Ainsi, un accord d'entreprise ne pourrait renvoyer à des régimes particuliers de rémunération négociés dans les établissements que si ces derniers présentent véritablement des caractéristiques propres ; dans l'hypothèse contraire, la Cour de cassation n'irait-elle pas jusqu'à considérer, toujours au visa de l'article L. 132-19 du Code du travail, qu'une telle clause serait nulle car son objet serait contraire aux principes de non-discrimination et "A travail égal, salaire égal" ?

Une telle condition irait d'ailleurs dans le sens d'un recentrage de la négociation sur les salaires qui doit s'opérer, en principe, dans l'entreprise, l'établissement n'apparaissant pas comme un véritable niveau concurrent ; c'est ainsi que la négociation annuelle obligatoire sur les salaires doit s'engager, en principe, au niveau de l'entreprise et qu'elle ne peut s'engager au niveau de l'établissement que si les syndicats représentatifs, présents dans l'établissement, ne s'y opposent pas (Cass. soc., 21 mars 1990, n° 88-14.794, M. Richard et autres c/ Société Soudure autogène française et autres, publié N° Lexbase : A1480AA3).

  • Une analyse plus substantielle de la justification de la différence de traitement

En précisant que les accords d'entreprise peuvent instaurer des principes de rémunération différents selon les établissements, lorsque leurs particularités le justifient, la Cour semble s'éloigner de la logique purement formelle en vertu de laquelle la seule appartenance à un établissement distinct, soumis à son propre accord collectif, suffirait à justifier qu'au sein d'une entreprise, des salariés placés dans une même situation ne soient pas traités de manière identique.

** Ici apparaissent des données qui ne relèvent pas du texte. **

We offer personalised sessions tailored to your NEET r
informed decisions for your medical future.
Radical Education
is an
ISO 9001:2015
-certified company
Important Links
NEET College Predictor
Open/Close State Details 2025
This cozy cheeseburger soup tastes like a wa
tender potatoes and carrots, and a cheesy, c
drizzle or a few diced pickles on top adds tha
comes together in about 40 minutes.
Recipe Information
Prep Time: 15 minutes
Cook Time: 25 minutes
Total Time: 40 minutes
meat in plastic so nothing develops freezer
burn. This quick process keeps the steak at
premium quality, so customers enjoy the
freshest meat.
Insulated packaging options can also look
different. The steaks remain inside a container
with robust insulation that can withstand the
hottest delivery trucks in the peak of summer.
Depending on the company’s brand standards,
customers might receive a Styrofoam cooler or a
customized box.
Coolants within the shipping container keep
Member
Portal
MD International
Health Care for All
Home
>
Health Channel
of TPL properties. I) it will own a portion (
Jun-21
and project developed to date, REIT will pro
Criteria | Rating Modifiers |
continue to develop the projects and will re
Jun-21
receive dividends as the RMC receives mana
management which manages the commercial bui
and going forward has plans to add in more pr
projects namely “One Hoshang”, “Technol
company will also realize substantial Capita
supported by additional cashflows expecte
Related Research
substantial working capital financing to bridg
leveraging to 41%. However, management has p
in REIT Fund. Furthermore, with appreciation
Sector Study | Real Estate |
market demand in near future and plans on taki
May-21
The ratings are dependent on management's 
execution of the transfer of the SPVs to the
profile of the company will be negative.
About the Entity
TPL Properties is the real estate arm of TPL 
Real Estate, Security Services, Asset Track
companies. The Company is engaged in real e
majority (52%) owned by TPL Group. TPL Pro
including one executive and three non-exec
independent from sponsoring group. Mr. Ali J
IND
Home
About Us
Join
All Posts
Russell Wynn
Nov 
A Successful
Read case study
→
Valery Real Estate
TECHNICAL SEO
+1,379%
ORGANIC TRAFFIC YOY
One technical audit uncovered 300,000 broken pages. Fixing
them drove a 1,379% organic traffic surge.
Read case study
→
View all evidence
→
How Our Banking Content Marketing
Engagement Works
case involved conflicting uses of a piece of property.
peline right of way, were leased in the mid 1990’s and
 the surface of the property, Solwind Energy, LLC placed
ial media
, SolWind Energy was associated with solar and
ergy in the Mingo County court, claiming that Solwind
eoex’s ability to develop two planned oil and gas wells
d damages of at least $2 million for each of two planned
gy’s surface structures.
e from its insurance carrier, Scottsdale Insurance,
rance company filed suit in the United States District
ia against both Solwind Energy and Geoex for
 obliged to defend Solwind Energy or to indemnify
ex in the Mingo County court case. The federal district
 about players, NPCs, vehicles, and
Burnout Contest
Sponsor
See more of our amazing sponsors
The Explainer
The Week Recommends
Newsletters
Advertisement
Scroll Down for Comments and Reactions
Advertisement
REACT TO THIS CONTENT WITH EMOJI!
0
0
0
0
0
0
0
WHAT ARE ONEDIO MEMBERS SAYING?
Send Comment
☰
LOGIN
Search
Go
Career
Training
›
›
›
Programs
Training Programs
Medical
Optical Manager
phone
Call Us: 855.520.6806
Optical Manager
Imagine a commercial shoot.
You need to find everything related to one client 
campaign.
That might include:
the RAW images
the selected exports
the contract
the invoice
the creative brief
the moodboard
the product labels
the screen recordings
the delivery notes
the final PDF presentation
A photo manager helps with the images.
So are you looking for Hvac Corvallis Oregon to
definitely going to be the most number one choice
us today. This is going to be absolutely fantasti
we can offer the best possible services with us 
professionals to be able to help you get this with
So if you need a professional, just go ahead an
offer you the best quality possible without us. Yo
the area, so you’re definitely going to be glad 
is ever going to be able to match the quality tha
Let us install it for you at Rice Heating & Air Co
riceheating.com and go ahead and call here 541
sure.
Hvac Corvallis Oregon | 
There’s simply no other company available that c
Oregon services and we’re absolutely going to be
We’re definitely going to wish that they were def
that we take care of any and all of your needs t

En imposant la recherche des spécificités de l'établissement, la Cour de cassation met en place un critère plus substantiel où le simple rattachement à un accord distinct ne suffirait pas. Dans le même sens, la Cour considère, également, que le critère de la date d'embauche des salariés ne suffit pas à justifier une différence de traitement (Cass. soc., 4 mars 2003, n° 01-46.219, Union départementale des associations familiales (Udaf) de l'Yonne c/ M. Pascal Felut, FS-D N° Lexbase : A3779A74 ; Cass. soc., 25 mai 2005, n° 04-40.169, Société The Hôtel Ritz Limited c/ Mme Stoyanka Smilov, FS-P+B N° Lexbase : A4304DIA), à moins que la date d'embauche ne s'accompagne d'autres éléments justificatifs, comme le risque d'une perte de rémunération liée au passage aux 35 heures (Cass. soc., 1er décembre 2005, n° 03-47.197, FS-P+B+R+I N° Lexbase : A8452DLM, lire nos obs., Le principe "A travail égal, salaire égal" impuissant à réduire les inégalités résultant du passage aux 35 heures, Lexbase Hebdo n° 193 du 8 décembre 2005 - édition sociale N° Lexbase : N1672AK7).

  • Une solution juridiquement justifiée mais socialement dangereuse

Sur un plan strictement juridique, la solution retenue nous semble parfaitement justifiée. Reste pour l'employeur à affronter la question sociale et le mécontentement des salariés qui ne comprendront pas nécessairement cette différence de traitement. Le différend risquera alors de déboucher sur un plan collectif, comme cela avait été le cas à Lormont où la grève avait duré 24 jours (Lire l'article publié dans l'Humanité, éditions du 7 et 20 avril 1998) ; il appartiendra alors aux partenaires sociaux de négocier, au niveau de l'établissement, un alignement du traitement des salariés ou de limiter, dans le cadre de l'accord d'entreprise, ce type de décentralisation de la négociation, factrice de rancoeurs.